К предромантизму принято относить творчество Ж. – Ж. Руссо (1712–1778), по времени вполне вписывающееся в эпоху Просвещения и по существу просветительское в части критического переосмысления незыблемых «священных основ». Однако это переосмысление осуществляется отнюдь не с рационалистических позиций – скорее, с позиций «благородного чувства».

Романтизм открыто и декларативно бросил вызов просветительскому рационализму. С учетом широты и многогранности проявлений романтизма в разных культурах сложно выделить некие «общеромантические» универсалии. Однако тем общим, что позволяет говорить о романтизме как о едином культурном феномене, является своего рода метафизическая открытость. В рамках романтического мирообраза нет мира как понятной и постижимой целостности детерминированной, определенной совокупностью причинно-следственных связей. Мир в рамках романтического сознания непременно метафизически окрашен; все в этом мире происходит на фоне высшего Добра или высшего Зла.

Этот мир озарен светом, идущим от Бога, и в этом мире сверкают отсветы адского пламени, ощущается присутствие адской бездны. И человек в рамках романтического мирообраза тоже не сам по себе. Он – на фоне Бога и Дьявола, на фоне Неба и Ада. И каждый его земной шаг в том или ином направлении – это шаг в сторону высшего метафизического Добра и высшего метафизического Зла.

Очевидно, именно этот содержательный атрибут романтизма породил его специфическую валентность по отношению к литературе более поздних периодов. Традиционно понятие «эпоха романтизма» принято относить к очень непродолжительному периоду – это несколько десятилетий в первой половине XIX века. Но многое из романтизма сохранилось в литературе. Оно есть – пусть в трансформированном виде – у Оскара Уайльда и Редьярда Киплинга, Мориса Метерлинка и Марины Цветаевой… «Романтизм после романтизма» – феномен, который сложно отрицать, который заслуживает отдельного изучения и который во многом вырос из романтизма «классического», который и рассматривается в данном учебном пособии.

Немецкий романтизм

Философское оформление романтизм обрел в Германии, именно здесь выделились несколько романтических школ, среди которых наиболее известные Йенская и Гейдельбергская.

Йенская школа возникла на базе Йенского университета. Одной из ее философских основ стала натурфилософия Фридриха Вильгельма Йозефа Шеллинга (1775–1854), сформулированная в конце 1790-х гг., в частности, в работе «О мировой душе» (1798). Шеллинг, согласно формуле Н. Я. Берковского, «…рассматривал мир природы как некое непрерывное творчество. Мир для него был творчеством, а не собранием отдельных вещей – законченных, отложившихся друг от друга»; следовательно, «жизнь есть творчество, которое никогда ни на чем не успокаивается, не может иметь ни начала, ни конца». Эта модель мира, по сути своей метафизически насыщенная, чуждая просветительскому детерминизму, творчески разрабатывалась в философских трудах Августа-Вильгельма Шлегеля (1767–1845) и Фридриха Шлегеля (1772–1829), обрела свое художественное воплощение в творчестве уже названных братьев Шлегелей, Новалиса (1772–1801), Людвига Тика (1773–1853), В. Г. Вакенродера (1773–1798).
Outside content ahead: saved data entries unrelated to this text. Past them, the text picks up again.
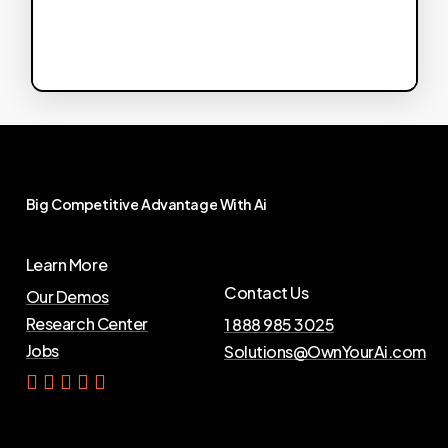
Big
Competitive
Advantage
With
Ai
Learn More
Contact Us
Our Demos
Research Center
1 888 985 3025
Jobs
Solutions@OwnYourAi.com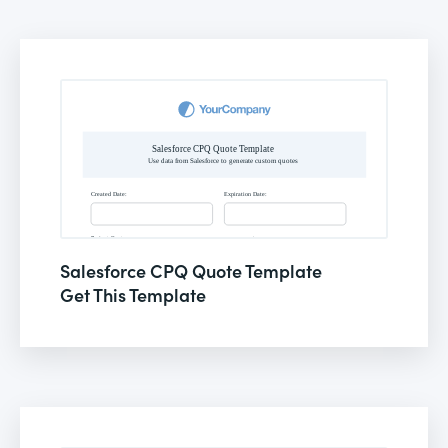
Salesforce CPQ Quote Template
Get This Template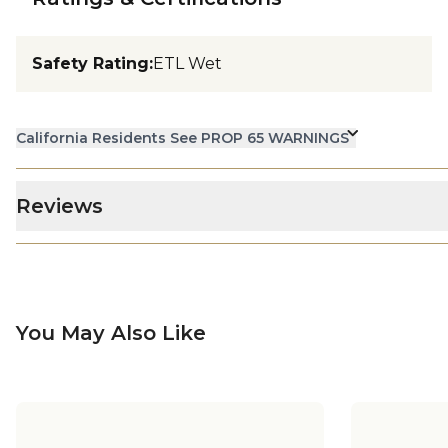
Safety Rating
:
ETL Wet
California Residents See PROP 65 WARNINGS
Reviews
You May Also Like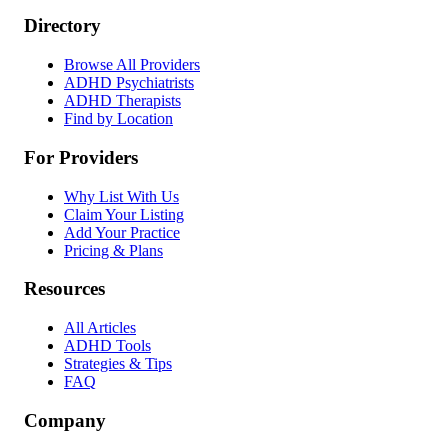
Directory
Browse All Providers
ADHD Psychiatrists
ADHD Therapists
Find by Location
For Providers
Why List With Us
Claim Your Listing
Add Your Practice
Pricing & Plans
Resources
All Articles
ADHD Tools
Strategies & Tips
FAQ
Company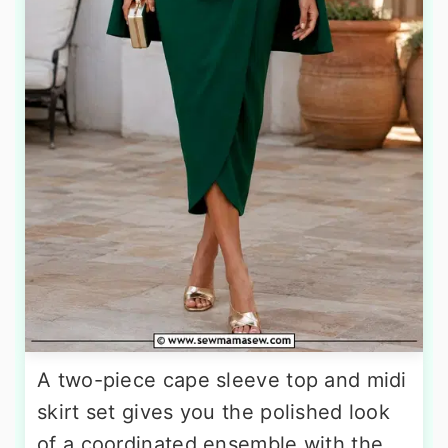
A two-piece cape sleeve top and midi
skirt set gives you the polished look
of a coordinated ensemble with the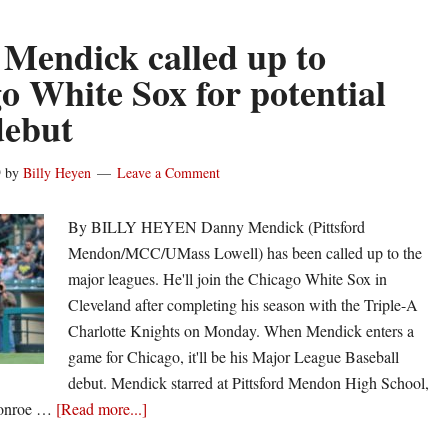
ironies
of
Mendick called up to
baseball
o White Sox for potential
give
ebut
Danny
Mendick
his
9
by
Billy Heyen
Leave a Comment
big
league
By BILLY HEYEN Danny Mendick (Pittsford
call
Mendon/MCC/UMass Lowell) has been called up to the
major leagues. He'll join the Chicago White Sox in
Cleveland after completing his season with the Triple-A
Charlotte Knights on Monday. When Mendick enters a
game for Chicago, it'll be his Major League Baseball
debut. Mendick starred at Pittsford Mendon High School,
about
Monroe …
[Read more...]
Danny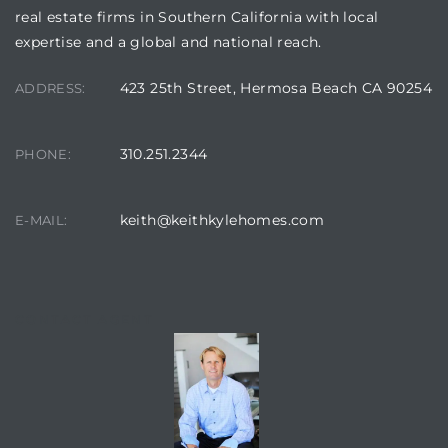
real estate firms in Southern California with local
earch
expertise and a global and national reach.
423 25th Street, Hermosa Beach CA 90254
ADDRESS:
earch
 over
310.251.2344
PHONE:
keith@keithkylehomes.com
E-MAIL:
earch
CONTACT AGENT
earch
 Homes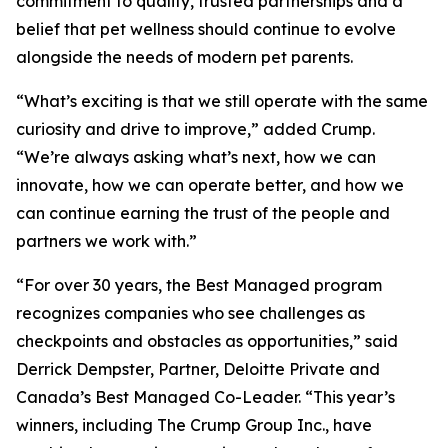
commitment to quality, trusted partnerships and a
belief that pet wellness should continue to evolve
alongside the needs of modern pet parents.
“What’s exciting is that we still operate with the same
curiosity and drive to improve,” added Crump.
“We’re always asking what’s next, how we can
innovate, how we can operate better, and how we
can continue earning the trust of the people and
partners we work with.”
“For over 30 years, the Best Managed program
recognizes companies who see challenges as
checkpoints and obstacles as opportunities,” said
Derrick Dempster, Partner, Deloitte Private and
Canada’s Best Managed Co-Leader. “This year’s
winners, including The Crump Group Inc., have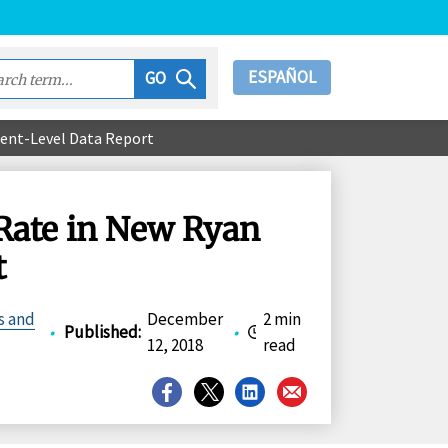
ESPAÑOL
GO
ient-Level Data Report
Rate in New Ryan
t
s and
December
2 min
•
Published
:
•
12, 2018
read
Share
Share
Share
Share
on
on
on
on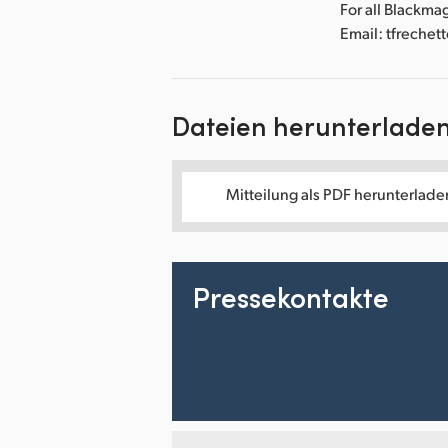
For all Blackma
Email: tfreche
Dateien herunterlade
Mitteilung als PDF herunterlade
Pressekontakte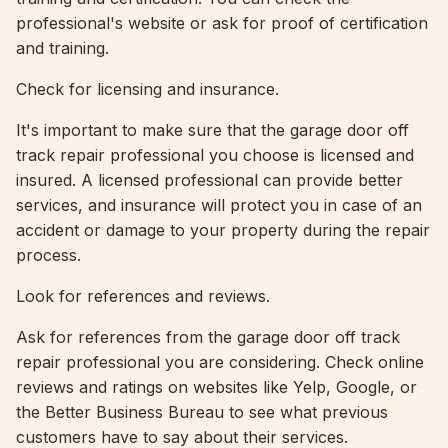
professional's website or ask for proof of certification
and training.
Check for licensing and insurance.
It's important to make sure that the garage door off
track repair professional you choose is licensed and
insured. A licensed professional can provide better
services, and insurance will protect you in case of an
accident or damage to your property during the repair
process.
Look for references and reviews.
Ask for references from the garage door off track
repair professional you are considering. Check online
reviews and ratings on websites like Yelp, Google, or
the Better Business Bureau to see what previous
customers have to say about their services.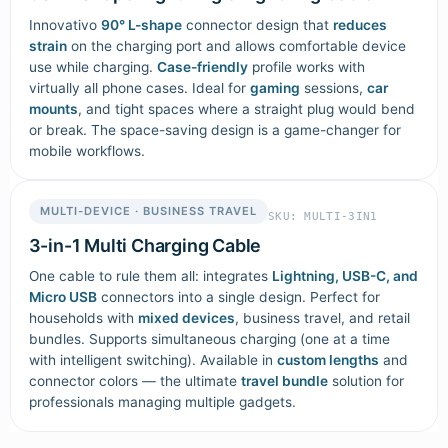
Innovativo
90° L-shape
connector design that
reduces
strain
on the charging port and allows comfortable device
use while charging.
Case-friendly
profile works with
virtually all phone cases. Ideal for
gaming
sessions,
car
mounts
, and tight spaces where a straight plug would bend
or break. The space-saving design is a game-changer for
mobile workflows.
MULTI-DEVICE · BUSINESS TRAVEL
SKU: MULTI-3IN1
3-in-1 Multi Charging Cable
One cable to rule them all: integrates
Lightning, USB-C, and
Micro USB
connectors into a single design. Perfect for
households with
mixed devices
, business travel, and retail
bundles. Supports simultaneous charging (one at a time
with intelligent switching). Available in
custom lengths
and
connector colors — the ultimate
travel bundle
solution for
professionals managing multiple gadgets.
Характерное для йенцев восприятие мироздания как вечно изменяющейся, творящей себя целостности, в свою очередь, определило их ценностные предпочтения. Естественно, особую роль для йенцев играли музыка и природа. Музыка – как концентрированное выражение сущности «творимой жизни». Природа – как олицетворение незаконченности, вечной изменчивости мироздания (отсюда особый интерес йенцев к натурфилософии).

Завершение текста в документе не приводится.